**What you need to do:** Please copy every record below exactly and leave out the pictures.

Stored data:
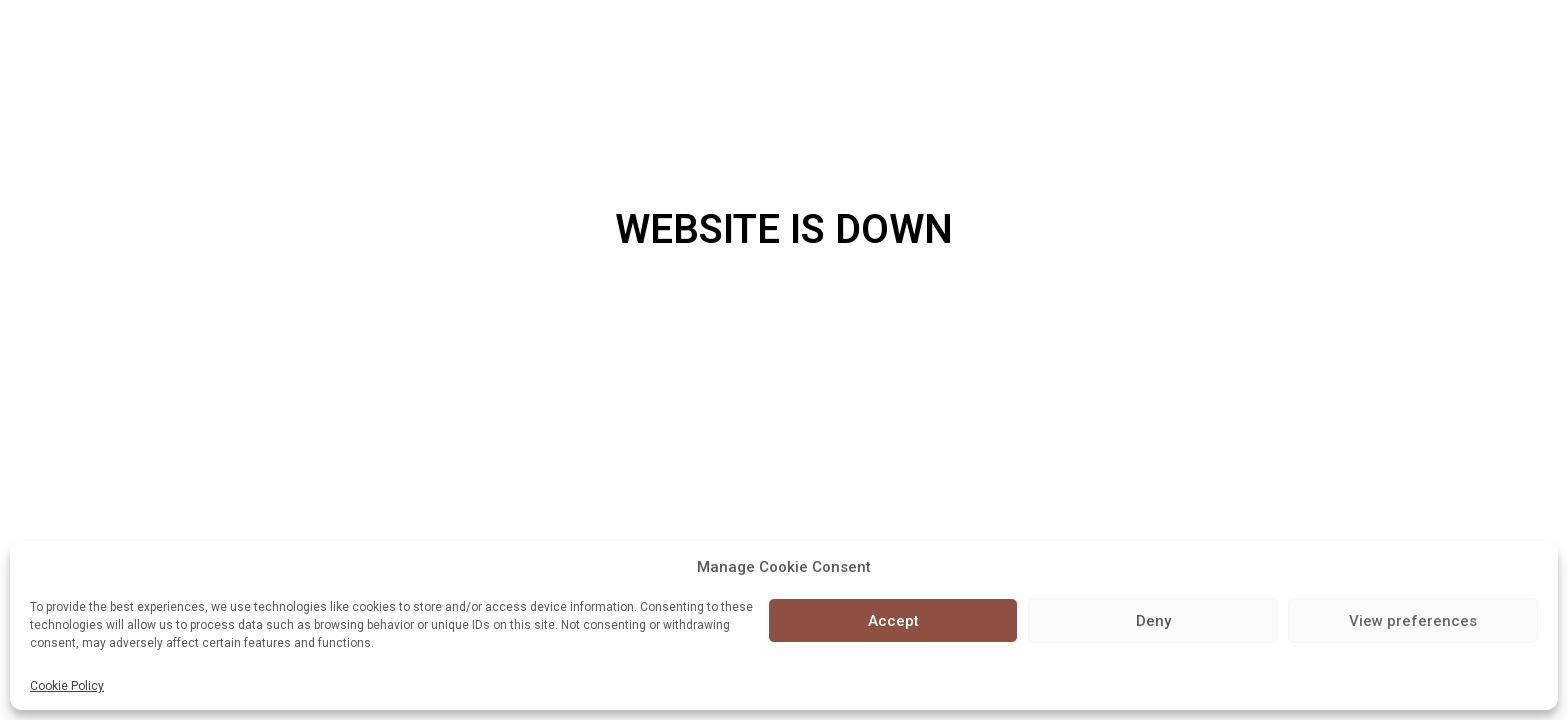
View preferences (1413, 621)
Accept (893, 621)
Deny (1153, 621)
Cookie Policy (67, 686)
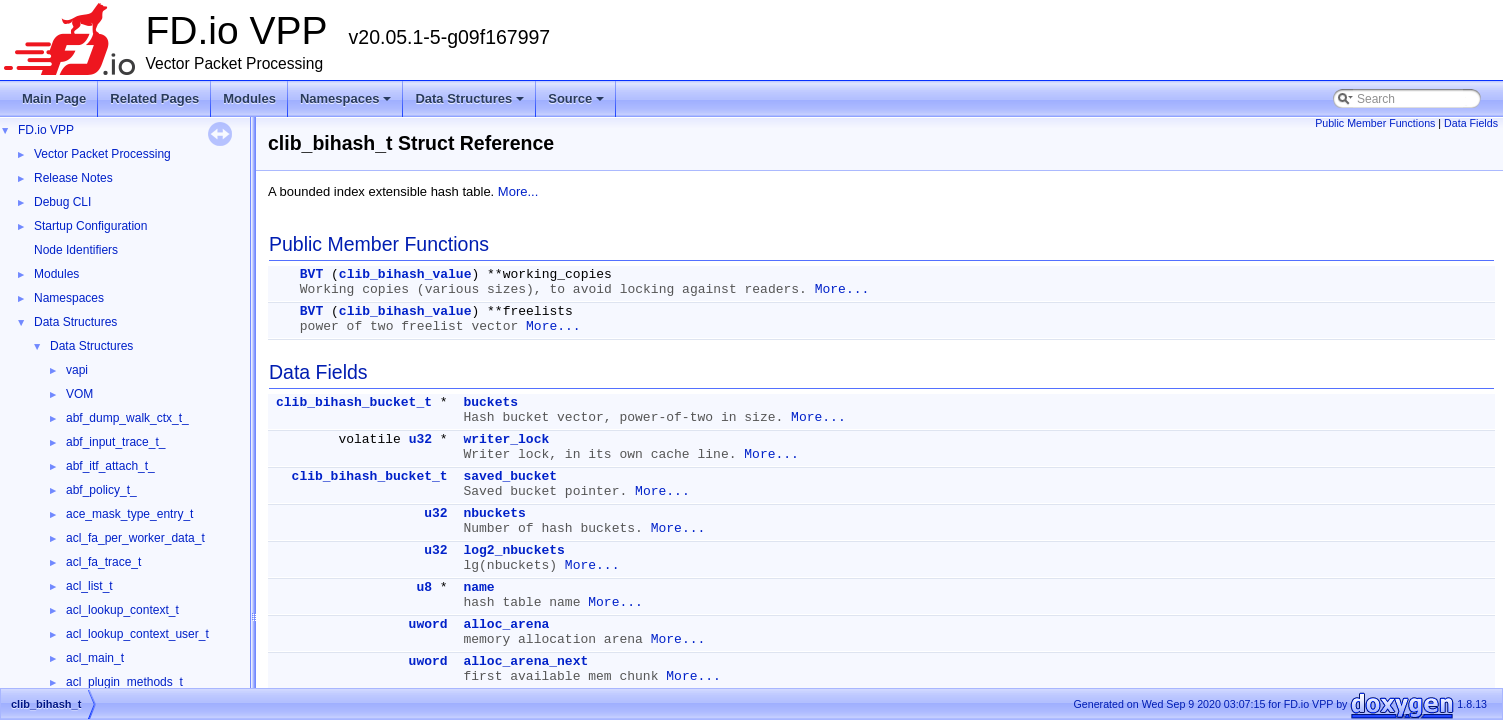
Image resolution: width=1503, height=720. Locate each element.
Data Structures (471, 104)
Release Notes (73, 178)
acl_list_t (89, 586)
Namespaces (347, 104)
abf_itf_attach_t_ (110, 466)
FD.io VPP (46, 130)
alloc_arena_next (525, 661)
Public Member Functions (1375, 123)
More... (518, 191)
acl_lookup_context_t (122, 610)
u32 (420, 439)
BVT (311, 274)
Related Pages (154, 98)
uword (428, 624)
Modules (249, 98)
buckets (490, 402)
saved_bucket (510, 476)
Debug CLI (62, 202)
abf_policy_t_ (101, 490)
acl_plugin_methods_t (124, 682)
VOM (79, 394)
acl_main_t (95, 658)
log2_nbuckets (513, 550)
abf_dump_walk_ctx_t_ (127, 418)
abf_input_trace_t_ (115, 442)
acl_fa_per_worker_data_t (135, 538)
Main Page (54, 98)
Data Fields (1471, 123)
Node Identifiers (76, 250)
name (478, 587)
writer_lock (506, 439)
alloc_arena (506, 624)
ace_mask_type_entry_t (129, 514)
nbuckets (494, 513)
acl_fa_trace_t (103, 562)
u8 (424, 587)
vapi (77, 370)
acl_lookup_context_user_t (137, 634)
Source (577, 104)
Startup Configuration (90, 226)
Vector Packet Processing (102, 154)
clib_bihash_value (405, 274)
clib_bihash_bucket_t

**Answer to this task:**
View preferences (1413, 621)
Accept (893, 621)
Deny (1153, 621)
Cookie Policy (67, 686)
Image resolution: width=1503, height=720. Locate each element.
Data Structures (471, 104)
Release Notes (73, 178)
acl_list_t (89, 586)
Namespaces (347, 104)
abf_itf_attach_t_ (110, 466)
FD.io VPP (46, 130)
alloc_arena_next (525, 661)
Public Member Functions (1375, 123)
More... (518, 191)
acl_lookup_context_t (122, 610)
u32 (420, 439)
BVT (311, 274)
Related Pages (154, 98)
uword (428, 624)
Modules (249, 98)
buckets (490, 402)
saved_bucket (510, 476)
Debug CLI (62, 202)
abf_policy_t_ (101, 490)
acl_plugin_methods_t (124, 682)
VOM (79, 394)
acl_main_t (95, 658)
log2_nbuckets (513, 550)
abf_dump_walk_ctx_t_ (127, 418)
abf_input_trace_t_ (115, 442)
acl_fa_per_worker_data_t (135, 538)
Main Page (54, 98)
Data Fields (1471, 123)
Node Identifiers (76, 250)
name (478, 587)
writer_lock (506, 439)
alloc_arena (506, 624)
ace_mask_type_entry_t (129, 514)
nbuckets (494, 513)
acl_fa_trace_t (103, 562)
u8 (424, 587)
vapi (77, 370)
acl_lookup_context_user_t (137, 634)
Source (577, 104)
Startup Configuration (90, 226)
Vector Packet Processing (102, 154)
clib_bihash_value (405, 274)
clib_bihash_bucket_t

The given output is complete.